LONDON (Reuters) - The prospect of Scottish Nationalists holding sway over a minority Labour government is “frightening”, British Prime Minister David Cameron said on Sunday, as polls suggested deadlock 18 days before an election.
The Scottish National Party could win 53 out of 59 seats north of the border, according to recent forecasts, giving a party whose aim is an independent Scotland huge influence over a British parliament where no single party commands a majority.
SNP leader Nicola Sturgeon said the SNP and Labour, which are both left of center, could “work together” to prevent Cameron from regaining power.
Labour has ruled out a coalition with the SNP, but it could seek a vote-by-vote arrangement that enables it to govern.
Cameron told the BBC that such a deal would give the SNP powers over policies that affected all the United Kingdom to politicians who wanted the demise of the nation.
“This would be the first time in our history that a group of nationalists from one part of our country would be involved in altering the direction of the government of our country,” he said. “I think that’s a frightening prospect.”
The SNP lost a referendum on an independent Scotland last year, but the party has seen its support surge after it won a raft of concessions from central government in Westminster.
“It’s possible to change the direction of government on individual issues without bringing that government down; that puts a party like the SNP, if we have the influence, into a very, very powerful position,” Sturgeon told the BBC.
“It’s about the influence you exert over the lifetime of a parliament,” she said, adding that the SNP wanted to be a constructive force for people across Britain.
Labour, whose decades-old Scottish power base is on course to be wrecked by the SNP at the May 7 vote, said Cameron’s focus on the Scottish Nationalists smacked of desperation as the Conservatives failed to connect with voters.
“He has nothing to say about a better Britain for working families so he’s talking up the SNP as his last best hope of clinging onto power,” shadow finance minister Ed Balls said.
The Liberal Democrats have lost public support since 2010, when they became junior partner in the current Conservative-led government, but even with fewer seats it could once again hold a decisive role if there is an election stalemate.
Business minister Vince Cable said the party had difficulties with both the Conservatives and Labour, but it was “willing to work with other parties in the national interest”.

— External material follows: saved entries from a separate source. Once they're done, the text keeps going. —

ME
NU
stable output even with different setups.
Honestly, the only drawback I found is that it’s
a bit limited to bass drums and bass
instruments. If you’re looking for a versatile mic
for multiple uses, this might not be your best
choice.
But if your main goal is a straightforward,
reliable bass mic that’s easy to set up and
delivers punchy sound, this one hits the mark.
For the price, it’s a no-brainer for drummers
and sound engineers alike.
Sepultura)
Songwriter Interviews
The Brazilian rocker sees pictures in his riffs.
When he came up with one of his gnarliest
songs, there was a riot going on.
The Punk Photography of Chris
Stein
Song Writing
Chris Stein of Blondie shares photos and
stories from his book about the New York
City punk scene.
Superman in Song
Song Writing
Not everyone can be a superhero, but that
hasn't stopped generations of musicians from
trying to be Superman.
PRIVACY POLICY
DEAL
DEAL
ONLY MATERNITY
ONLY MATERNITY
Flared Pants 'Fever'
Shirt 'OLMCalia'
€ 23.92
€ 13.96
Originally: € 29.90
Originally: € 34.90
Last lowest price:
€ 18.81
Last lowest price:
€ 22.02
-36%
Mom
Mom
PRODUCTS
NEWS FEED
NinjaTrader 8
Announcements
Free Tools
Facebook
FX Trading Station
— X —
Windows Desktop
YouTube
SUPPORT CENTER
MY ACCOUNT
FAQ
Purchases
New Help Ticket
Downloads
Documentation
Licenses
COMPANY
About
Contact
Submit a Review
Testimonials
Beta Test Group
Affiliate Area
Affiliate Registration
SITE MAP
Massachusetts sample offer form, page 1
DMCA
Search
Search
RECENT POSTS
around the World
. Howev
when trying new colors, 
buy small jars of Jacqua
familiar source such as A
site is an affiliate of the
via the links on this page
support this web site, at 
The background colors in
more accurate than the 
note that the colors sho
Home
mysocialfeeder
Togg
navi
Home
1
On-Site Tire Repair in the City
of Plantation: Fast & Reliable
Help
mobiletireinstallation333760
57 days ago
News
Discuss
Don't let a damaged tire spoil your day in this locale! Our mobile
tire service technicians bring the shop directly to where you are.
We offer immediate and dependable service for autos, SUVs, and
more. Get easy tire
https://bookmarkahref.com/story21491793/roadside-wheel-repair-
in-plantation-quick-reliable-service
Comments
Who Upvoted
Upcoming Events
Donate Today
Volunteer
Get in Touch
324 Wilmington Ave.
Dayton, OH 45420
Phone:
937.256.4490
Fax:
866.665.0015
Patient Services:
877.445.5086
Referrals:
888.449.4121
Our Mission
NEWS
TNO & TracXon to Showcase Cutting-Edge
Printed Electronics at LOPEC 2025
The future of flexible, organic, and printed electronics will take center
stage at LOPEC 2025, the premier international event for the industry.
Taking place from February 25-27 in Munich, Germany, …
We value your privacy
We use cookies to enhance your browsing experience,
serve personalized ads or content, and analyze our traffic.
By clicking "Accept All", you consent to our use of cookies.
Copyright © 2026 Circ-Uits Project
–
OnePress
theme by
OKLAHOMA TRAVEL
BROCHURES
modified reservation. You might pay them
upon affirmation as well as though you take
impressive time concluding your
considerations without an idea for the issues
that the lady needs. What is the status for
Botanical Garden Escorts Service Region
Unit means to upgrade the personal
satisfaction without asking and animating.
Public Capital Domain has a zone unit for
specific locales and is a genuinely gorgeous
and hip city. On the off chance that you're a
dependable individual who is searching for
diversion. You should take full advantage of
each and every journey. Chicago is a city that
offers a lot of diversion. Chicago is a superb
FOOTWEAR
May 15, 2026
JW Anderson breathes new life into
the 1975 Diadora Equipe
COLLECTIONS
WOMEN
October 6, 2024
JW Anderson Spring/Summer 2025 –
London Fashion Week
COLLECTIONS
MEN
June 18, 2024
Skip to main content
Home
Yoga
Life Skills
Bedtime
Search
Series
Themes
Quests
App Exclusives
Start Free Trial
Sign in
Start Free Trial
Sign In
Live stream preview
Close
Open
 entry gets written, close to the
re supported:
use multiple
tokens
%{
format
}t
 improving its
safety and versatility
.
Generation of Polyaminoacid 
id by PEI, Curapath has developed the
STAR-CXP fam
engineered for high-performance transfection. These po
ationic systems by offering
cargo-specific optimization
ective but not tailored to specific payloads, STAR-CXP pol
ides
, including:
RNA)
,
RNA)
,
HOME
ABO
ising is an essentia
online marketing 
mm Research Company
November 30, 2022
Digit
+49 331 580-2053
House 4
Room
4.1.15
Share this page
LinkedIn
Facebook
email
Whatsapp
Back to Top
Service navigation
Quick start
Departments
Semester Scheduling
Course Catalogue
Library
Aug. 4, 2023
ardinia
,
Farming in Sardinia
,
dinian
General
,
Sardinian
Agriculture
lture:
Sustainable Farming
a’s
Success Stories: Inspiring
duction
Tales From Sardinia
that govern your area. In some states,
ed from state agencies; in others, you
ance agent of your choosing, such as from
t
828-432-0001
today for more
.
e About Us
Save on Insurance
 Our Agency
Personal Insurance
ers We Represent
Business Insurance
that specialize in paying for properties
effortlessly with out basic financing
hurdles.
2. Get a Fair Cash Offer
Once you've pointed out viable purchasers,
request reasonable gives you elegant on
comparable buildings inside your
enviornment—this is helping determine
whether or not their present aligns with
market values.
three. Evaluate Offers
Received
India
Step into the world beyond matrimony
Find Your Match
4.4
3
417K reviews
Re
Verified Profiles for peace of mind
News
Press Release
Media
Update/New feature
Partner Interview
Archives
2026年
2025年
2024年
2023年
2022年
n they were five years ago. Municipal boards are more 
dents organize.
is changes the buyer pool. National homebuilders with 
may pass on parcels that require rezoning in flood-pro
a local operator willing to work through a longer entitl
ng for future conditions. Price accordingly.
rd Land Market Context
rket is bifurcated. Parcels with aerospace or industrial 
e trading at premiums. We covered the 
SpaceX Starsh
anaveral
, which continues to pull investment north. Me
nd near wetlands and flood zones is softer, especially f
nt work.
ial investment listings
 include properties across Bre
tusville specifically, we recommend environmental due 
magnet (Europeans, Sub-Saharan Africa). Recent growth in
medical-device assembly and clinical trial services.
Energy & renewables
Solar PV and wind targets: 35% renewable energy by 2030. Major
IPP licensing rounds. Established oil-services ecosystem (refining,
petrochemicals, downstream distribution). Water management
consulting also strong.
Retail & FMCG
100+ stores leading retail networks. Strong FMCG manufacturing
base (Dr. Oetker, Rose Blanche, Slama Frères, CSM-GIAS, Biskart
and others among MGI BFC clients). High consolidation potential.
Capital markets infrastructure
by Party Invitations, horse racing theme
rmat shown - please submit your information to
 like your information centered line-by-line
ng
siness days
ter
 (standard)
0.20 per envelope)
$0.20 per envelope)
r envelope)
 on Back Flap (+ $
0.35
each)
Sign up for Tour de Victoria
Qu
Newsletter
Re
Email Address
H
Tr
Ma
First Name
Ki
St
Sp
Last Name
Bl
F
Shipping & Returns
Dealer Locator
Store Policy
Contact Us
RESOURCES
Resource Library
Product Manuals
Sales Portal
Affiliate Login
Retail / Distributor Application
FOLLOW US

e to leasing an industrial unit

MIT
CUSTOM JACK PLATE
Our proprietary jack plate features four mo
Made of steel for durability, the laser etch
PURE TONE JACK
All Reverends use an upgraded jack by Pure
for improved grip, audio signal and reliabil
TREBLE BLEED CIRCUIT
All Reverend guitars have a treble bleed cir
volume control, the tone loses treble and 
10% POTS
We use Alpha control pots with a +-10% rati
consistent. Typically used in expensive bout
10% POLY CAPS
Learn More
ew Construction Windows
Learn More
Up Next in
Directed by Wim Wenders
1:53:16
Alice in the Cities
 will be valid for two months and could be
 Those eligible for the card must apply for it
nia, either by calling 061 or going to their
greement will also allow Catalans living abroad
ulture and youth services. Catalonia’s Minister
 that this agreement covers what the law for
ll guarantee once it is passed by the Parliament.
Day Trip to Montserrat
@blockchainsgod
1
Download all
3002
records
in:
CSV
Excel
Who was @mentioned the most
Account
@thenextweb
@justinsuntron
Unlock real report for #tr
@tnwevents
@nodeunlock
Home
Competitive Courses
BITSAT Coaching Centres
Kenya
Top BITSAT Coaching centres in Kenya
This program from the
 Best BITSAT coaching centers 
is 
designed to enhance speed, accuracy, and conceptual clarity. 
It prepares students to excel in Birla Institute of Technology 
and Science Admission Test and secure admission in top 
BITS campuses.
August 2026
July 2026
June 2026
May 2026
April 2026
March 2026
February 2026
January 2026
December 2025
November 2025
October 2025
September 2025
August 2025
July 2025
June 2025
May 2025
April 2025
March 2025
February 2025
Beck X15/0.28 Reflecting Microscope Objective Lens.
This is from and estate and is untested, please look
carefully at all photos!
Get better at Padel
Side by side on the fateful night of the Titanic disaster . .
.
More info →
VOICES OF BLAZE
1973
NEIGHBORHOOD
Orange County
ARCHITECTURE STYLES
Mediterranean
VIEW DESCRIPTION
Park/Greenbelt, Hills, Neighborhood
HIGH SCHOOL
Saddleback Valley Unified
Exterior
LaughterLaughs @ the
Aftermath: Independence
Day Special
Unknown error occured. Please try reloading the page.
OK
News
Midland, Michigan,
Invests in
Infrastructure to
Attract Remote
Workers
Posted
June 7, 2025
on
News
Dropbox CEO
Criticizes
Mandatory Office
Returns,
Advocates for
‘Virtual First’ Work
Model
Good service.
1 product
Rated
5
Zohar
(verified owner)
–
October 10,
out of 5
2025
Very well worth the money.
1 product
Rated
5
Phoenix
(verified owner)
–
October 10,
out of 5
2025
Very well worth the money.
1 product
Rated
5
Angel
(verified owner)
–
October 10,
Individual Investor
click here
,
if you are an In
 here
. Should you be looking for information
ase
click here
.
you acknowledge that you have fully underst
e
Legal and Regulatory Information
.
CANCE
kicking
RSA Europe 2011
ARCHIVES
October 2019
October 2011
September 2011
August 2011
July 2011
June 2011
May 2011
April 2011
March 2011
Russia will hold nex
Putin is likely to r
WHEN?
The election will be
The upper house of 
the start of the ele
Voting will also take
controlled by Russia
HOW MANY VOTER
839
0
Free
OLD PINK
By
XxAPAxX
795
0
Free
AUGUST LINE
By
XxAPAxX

The anti-EU United Kingdom Party (UKIP), which pollsters say might win a handful of seats, could wield power out of all proportion to its size if Cameron fell just short of a majority.
While Cameron warned about the SNP’s potential power as a king maker, he refused to rule out a deal with UKIP, despite saying he was fighting for a clear cut victory.
But with just weeks to go, his mantra that Labour would put Britain’s economic recovery at risk has not ignited voter interest, nor has it shifted polls. One survey on Sunday put the two parties neck and neck on 32 percent.
On Sunday, Cameron revived a policy that defined Britain under Margaret Thatcher in the 1980s, offering discounted shares in state-owned firms, in this case Lloyds Bank, to the public.
Cameron said he was also getting advice from Thatcher’s successor John Major, who took to the streets on a soapbox to secure a shock win against a confident Labour in 1992.
“I’ve already upped the tempo,” he said. “I will be in the next few days taking to the streets and taking this message about how we should continue with the plan that’s working.”